▶ **WHAT THE EXERCISE ASKS**:
Among the lines of data below, reproduce only those from the one with "изображением." through the one with "3.-Guionistas de los", exactly as they stand, both ends included.

[DATA EXTRACT — start]

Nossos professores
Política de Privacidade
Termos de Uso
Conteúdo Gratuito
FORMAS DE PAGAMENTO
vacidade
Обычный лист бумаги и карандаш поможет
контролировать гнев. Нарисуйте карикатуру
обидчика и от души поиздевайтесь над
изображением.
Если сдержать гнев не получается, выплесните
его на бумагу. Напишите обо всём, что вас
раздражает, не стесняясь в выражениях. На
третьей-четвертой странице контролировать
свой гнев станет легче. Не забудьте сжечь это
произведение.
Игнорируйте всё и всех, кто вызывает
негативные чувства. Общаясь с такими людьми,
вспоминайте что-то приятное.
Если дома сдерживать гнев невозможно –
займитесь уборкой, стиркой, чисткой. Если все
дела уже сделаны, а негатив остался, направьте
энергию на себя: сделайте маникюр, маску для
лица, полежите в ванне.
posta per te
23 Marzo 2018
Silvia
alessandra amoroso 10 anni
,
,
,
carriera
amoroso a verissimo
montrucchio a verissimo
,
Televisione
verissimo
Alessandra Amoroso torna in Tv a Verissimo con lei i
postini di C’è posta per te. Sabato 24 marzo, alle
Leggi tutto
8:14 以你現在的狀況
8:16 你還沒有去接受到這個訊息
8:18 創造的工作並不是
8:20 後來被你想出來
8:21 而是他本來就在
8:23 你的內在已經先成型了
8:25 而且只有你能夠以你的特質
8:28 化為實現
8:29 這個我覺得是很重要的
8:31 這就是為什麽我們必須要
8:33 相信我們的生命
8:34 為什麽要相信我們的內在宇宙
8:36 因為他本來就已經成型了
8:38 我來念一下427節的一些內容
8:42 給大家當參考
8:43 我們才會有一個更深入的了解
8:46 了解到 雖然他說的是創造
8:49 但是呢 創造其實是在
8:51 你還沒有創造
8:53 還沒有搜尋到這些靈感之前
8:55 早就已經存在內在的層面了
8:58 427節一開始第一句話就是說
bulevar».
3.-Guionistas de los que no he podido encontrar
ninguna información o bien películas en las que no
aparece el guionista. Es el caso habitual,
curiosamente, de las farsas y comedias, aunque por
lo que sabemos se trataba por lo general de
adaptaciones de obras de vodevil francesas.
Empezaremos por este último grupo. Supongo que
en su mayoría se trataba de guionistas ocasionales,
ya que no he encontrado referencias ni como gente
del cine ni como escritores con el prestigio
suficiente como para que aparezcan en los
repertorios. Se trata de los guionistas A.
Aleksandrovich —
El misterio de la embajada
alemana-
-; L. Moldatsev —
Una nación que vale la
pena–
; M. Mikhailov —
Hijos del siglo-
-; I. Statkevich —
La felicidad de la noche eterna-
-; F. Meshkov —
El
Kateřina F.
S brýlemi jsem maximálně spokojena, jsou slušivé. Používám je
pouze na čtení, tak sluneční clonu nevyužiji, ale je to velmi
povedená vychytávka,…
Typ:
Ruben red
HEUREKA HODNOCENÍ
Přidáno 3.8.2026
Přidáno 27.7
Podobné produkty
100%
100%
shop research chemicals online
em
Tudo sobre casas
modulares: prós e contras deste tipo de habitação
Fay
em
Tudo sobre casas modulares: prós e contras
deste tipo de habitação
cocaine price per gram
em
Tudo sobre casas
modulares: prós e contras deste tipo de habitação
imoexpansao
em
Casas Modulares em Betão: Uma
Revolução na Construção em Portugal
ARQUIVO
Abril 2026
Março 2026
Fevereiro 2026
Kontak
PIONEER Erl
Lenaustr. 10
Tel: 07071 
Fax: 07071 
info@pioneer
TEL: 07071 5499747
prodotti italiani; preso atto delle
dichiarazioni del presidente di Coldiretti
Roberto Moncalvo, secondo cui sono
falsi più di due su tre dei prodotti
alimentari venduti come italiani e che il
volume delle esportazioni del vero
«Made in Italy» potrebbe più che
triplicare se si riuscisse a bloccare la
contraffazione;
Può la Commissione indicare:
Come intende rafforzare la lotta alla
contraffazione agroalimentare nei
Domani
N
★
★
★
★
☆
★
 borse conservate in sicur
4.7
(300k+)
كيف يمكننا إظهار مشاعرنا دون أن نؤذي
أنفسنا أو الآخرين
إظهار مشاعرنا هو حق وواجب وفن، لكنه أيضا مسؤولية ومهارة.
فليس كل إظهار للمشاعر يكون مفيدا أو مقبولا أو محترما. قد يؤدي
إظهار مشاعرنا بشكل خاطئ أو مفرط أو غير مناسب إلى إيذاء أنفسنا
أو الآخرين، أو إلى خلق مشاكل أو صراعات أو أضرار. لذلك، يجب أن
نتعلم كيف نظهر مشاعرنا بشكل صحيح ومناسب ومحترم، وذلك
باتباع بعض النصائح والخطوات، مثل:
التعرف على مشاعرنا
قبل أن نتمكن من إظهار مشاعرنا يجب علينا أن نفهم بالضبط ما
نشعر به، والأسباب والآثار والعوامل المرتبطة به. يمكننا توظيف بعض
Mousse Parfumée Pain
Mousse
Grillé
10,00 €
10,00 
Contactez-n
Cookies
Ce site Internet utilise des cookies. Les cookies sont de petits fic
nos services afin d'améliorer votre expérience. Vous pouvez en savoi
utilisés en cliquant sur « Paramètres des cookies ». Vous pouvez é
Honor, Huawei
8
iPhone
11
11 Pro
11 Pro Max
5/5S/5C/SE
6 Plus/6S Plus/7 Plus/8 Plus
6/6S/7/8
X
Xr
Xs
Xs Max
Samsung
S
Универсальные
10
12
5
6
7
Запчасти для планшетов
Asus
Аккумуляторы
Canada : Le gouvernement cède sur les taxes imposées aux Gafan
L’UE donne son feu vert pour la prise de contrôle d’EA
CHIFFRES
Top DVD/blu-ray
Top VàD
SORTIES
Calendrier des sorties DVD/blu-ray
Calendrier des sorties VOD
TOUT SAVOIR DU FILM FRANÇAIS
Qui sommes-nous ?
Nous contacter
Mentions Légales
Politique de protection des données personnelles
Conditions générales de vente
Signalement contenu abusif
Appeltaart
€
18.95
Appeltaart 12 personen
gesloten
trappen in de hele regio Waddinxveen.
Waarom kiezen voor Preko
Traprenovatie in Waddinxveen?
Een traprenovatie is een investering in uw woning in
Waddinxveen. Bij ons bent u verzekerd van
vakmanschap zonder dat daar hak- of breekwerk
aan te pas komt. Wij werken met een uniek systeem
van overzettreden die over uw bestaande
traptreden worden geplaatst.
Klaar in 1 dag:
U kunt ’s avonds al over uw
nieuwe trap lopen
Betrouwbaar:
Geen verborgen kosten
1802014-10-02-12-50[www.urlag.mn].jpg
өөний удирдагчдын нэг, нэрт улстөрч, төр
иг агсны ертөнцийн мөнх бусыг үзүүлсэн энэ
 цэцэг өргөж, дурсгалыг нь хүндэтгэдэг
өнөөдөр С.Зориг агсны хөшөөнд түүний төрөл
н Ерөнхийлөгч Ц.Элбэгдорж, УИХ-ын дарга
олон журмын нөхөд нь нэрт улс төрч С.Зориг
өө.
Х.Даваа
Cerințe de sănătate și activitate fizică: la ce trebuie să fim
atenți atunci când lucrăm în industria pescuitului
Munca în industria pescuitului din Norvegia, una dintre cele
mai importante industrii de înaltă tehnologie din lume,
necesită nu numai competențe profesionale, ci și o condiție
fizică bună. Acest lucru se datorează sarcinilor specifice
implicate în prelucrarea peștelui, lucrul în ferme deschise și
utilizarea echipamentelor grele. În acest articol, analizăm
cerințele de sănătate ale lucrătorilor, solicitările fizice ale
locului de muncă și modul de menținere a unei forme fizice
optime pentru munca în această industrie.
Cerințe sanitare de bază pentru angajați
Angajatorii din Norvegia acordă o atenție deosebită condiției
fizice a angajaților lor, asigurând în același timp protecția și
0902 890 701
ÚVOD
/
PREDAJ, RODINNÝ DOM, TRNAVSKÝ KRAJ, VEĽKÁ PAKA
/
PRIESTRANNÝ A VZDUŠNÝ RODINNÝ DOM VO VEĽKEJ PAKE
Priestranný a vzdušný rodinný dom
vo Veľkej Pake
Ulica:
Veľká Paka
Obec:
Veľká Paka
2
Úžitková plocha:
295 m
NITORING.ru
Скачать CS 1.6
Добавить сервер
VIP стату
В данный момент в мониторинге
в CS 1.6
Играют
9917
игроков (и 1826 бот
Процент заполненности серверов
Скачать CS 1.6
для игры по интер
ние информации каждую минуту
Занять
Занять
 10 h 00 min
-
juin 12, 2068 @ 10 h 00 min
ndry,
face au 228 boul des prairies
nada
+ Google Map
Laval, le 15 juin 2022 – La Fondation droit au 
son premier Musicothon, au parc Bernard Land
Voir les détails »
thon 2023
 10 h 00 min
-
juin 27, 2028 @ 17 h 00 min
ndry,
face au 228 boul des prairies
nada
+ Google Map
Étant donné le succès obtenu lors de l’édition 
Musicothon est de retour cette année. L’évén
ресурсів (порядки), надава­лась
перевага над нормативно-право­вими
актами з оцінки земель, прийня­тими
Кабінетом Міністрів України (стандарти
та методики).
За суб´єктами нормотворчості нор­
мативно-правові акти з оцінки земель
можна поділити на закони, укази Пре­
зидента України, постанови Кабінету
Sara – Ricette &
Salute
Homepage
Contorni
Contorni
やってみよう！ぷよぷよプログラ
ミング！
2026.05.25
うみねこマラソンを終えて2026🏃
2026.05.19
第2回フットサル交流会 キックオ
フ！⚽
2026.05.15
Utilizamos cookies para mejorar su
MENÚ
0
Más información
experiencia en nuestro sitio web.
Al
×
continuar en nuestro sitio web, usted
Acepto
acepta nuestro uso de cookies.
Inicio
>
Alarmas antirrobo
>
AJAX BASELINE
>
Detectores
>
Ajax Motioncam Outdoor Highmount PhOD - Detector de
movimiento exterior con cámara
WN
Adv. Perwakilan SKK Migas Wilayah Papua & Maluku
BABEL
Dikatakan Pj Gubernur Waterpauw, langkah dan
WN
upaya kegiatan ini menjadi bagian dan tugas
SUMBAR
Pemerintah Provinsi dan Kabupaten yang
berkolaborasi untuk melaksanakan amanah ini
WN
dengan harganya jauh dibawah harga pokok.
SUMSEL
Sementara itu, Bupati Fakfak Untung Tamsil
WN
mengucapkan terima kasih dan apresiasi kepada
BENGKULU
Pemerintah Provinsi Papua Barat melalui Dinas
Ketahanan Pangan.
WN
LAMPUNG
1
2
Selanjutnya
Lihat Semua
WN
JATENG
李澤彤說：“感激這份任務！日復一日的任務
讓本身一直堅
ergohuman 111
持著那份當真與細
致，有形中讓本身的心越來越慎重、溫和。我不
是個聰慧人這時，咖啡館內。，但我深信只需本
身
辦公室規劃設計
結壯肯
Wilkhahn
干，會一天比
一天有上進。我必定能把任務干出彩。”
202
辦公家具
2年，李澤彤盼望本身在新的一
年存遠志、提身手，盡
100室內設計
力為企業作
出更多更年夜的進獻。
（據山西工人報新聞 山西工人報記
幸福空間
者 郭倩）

[DATA EXTRACT — finish]

▶ **REPLY TO THE EXERCISE**:
изображением.
Если сдержать гнев не получается, выплесните
его на бумагу. Напишите обо всём, что вас
раздражает, не стесняясь в выражениях. На
третьей-четвертой странице контролировать
свой гнев станет легче. Не забудьте сжечь это
произведение.
Игнорируйте всё и всех, кто вызывает
негативные чувства. Общаясь с такими людьми,
вспоминайте что-то приятное.
Если дома сдерживать гнев невозможно –
займитесь уборкой, стиркой, чисткой. Если все
дела уже сделаны, а негатив остался, направьте
энергию на себя: сделайте маникюр, маску для
лица, полежите в ванне.
posta per te
23 Marzo 2018
Silvia
alessandra amoroso 10 anni
,
,
,
carriera
amoroso a verissimo
montrucchio a verissimo
,
Televisione
verissimo
Alessandra Amoroso torna in Tv a Verissimo con lei i
postini di C’è posta per te. Sabato 24 marzo, alle
Leggi tutto
8:14 以你現在的狀況
8:16 你還沒有去接受到這個訊息
8:18 創造的工作並不是
8:20 後來被你想出來
8:21 而是他本來就在
8:23 你的內在已經先成型了
8:25 而且只有你能夠以你的特質
8:28 化為實現
8:29 這個我覺得是很重要的
8:31 這就是為什麽我們必須要
8:33 相信我們的生命
8:34 為什麽要相信我們的內在宇宙
8:36 因為他本來就已經成型了
8:38 我來念一下427節的一些內容
8:42 給大家當參考
8:43 我們才會有一個更深入的了解
8:46 了解到 雖然他說的是創造
8:49 但是呢 創造其實是在
8:51 你還沒有創造
8:53 還沒有搜尋到這些靈感之前
8:55 早就已經存在內在的層面了
8:58 427節一開始第一句話就是說
bulevar».
3.-Guionistas de los que no he podido encontrar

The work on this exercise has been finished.